|
|
Re: Disk cache: msg#00024
network.bit-torrent.libtorrent
On Apr 14, 2006, at 17:05, Radu Hociung wrote:
Arvid Norberg wrote:
On Apr 14, 2006, at 06:27, Radu Hociung wrote:
I doubt that writing whole pieces would make much difference.
Looking at
libtorrent's current download pattern, and at the strace, it
looks like
it writes the blocks of a piece in the proper order. So they
probably
get assembled into the respective pieces in the OS's cache. If
they were
being downloaded out of order, I would see a case for caching whole
pieces.
I thought you downloaded a "wild" torrent, with more than one
peer. If
you had done that, you would have noticed that the write operations
would have been scattered more. Because libtorrent is writing each
block
to disk, and even though blocks within a piece are downloaded
sequentially, it would still be more seeking.
In high speeds libtorrent prefers to download whole pieces from
single
peers, which means block writes to different pieces would be
interleaved.
Ah, of course. I should have thought of this.

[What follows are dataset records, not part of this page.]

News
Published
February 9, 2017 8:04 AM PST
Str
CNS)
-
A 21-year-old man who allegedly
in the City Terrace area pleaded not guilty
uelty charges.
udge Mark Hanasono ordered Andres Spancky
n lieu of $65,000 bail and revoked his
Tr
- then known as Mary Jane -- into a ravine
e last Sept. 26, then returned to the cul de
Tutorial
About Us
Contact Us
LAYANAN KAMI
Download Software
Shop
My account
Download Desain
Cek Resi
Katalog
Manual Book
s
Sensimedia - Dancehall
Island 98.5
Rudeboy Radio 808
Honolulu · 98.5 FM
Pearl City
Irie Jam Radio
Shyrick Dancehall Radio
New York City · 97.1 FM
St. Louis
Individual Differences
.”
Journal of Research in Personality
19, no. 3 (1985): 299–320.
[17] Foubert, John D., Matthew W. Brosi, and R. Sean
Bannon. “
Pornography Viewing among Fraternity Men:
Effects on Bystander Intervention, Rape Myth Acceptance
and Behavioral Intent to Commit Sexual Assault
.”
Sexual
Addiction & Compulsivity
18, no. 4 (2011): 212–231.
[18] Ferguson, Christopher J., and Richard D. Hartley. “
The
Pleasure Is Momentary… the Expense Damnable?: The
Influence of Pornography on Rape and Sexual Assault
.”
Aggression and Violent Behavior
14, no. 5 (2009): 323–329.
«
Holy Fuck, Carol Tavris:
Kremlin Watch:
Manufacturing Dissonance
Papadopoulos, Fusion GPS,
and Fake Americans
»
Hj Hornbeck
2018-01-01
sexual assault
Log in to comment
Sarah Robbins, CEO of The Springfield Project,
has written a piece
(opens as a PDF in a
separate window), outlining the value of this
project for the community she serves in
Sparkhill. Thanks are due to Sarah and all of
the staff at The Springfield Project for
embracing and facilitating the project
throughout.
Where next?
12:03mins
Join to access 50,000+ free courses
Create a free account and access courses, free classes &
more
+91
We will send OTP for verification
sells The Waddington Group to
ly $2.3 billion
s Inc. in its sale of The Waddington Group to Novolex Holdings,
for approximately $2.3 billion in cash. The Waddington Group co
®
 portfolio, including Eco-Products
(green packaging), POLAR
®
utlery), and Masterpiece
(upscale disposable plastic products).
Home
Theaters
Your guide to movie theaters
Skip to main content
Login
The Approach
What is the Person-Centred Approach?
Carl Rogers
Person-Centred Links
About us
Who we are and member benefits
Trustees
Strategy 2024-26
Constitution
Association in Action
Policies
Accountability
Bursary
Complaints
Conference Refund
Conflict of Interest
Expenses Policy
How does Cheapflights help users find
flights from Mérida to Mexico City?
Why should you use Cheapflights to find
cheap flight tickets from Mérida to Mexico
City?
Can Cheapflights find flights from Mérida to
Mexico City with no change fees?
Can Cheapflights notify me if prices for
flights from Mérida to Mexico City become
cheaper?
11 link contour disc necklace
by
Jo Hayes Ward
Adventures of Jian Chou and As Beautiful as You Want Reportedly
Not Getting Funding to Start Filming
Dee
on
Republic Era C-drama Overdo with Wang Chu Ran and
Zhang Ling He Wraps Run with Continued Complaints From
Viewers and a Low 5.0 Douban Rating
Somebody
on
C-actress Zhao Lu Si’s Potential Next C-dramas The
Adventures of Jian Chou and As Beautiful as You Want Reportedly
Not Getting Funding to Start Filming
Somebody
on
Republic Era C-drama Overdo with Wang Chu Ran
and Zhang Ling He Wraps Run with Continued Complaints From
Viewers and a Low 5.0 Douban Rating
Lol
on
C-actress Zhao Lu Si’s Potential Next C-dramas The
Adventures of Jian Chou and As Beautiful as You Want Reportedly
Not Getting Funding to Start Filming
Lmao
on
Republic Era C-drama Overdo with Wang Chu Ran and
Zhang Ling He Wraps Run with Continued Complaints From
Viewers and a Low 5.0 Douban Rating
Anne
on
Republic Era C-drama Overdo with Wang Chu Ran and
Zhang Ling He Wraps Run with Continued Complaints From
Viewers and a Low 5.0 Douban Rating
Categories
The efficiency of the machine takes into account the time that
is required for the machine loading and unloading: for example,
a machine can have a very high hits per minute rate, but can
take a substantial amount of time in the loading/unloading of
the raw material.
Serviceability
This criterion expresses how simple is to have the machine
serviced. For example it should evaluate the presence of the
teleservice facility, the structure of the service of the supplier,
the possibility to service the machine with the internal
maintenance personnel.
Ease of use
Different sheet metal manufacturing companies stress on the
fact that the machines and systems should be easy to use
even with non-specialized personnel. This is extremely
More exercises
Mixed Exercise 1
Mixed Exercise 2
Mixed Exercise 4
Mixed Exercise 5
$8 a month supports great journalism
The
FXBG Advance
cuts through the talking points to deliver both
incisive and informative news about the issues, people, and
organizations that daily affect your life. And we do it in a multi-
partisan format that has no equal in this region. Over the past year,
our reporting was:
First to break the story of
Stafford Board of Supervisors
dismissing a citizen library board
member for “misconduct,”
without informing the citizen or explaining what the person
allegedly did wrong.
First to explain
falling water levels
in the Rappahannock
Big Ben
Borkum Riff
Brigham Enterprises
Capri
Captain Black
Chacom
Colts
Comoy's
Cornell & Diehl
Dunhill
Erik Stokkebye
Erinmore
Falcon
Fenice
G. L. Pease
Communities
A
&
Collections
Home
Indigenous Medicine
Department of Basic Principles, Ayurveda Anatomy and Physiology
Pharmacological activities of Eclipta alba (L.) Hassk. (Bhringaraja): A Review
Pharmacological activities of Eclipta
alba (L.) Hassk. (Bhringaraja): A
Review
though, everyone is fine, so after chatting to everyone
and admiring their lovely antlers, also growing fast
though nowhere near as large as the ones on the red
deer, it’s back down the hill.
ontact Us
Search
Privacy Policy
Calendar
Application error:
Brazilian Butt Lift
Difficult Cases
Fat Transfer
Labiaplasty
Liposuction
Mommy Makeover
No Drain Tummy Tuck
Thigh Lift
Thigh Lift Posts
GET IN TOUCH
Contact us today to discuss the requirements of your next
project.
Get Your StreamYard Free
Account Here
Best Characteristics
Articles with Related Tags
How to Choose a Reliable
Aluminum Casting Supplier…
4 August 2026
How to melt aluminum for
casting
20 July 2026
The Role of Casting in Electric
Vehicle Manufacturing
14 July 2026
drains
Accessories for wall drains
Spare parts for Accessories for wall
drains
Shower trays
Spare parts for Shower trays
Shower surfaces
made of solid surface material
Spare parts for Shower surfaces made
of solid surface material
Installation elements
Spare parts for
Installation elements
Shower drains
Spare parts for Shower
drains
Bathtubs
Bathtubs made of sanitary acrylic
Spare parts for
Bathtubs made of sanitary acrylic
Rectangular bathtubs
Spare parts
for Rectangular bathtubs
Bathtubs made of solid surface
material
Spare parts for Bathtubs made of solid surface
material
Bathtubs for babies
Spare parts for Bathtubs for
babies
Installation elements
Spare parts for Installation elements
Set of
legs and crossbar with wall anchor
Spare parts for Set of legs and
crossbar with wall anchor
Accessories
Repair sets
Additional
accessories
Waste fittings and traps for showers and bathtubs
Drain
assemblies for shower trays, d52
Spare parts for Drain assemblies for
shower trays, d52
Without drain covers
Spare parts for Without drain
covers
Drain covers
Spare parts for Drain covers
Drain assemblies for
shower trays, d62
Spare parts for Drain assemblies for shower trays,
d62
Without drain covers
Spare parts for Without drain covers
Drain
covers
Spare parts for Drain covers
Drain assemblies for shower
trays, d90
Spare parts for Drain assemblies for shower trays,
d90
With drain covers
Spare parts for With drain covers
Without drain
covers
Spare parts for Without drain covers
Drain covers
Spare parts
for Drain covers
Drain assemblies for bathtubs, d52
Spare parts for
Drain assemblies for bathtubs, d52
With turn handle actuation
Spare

In order to answer questions regarding the behaviour of OS caches,
there
is a library available to study physical disk access, written at the
Renaissance Computing Institute. It requires a patch to the kernel, as
well as some calls in the user-level application to start/stop
tracing.
If the user-level calls were put in strace, then physical analysis
of an
application would be easier to apply to any client, without modifying
the client itself.
Here's the URL to the (open source) library:
http://www.renci.org/research/cadre/CADRETraceLibraries/
CADREPhysicalIOLibrary.htm
The testbench sw I am using is essentially strace, with
modifications I
made. I plan to release this testbench so that you can run it
yourselves
also, which I think will allow you to easily experiment and draw
conclusions, without requiring guessing.
Do you think it would be possible to use it on a clean strace log
(without the modifications?). I'm asking because in that case maybe
it would be possible to use it on a ktrace log (which is used on
darwin).
However, you're right, about not knowing when the writes to disk
actually occur:
Say that the kernel starts off with an empty cache and 100MB free
RAM.
When downloading a 5GB file, after the 1st 100MB are received,
the OS
will have to start writing. It's reasonable that it will start
flushing
the oldest cache slots first, so it is likely that after the fist
100MB
received, it will start writing the data it received first.
In the case of some advanced filesystems (such as XFS, which buffers
data as long as possible and allocates storage at the last possible
moment, when flushing buffers becomes innevitable), it is
possible that
the cache won't always flush the first-received data, but it may
try to
group buffers based on their relative closeness.
Maybe it's possible to get timestamps in the trace log. Then it
would be
possible to estimate when actual writes were done.
It would be very easy to add timestamps, you can use the same command
line as I show in wikipedia, but add "-tt" (timestamp) and/or -T (call
duration) to the strace options.
You can this way profile any torrent.
But in any case, when the file size is much larger than the
available
cache memory, it is inevitable that the disk heads will jump around.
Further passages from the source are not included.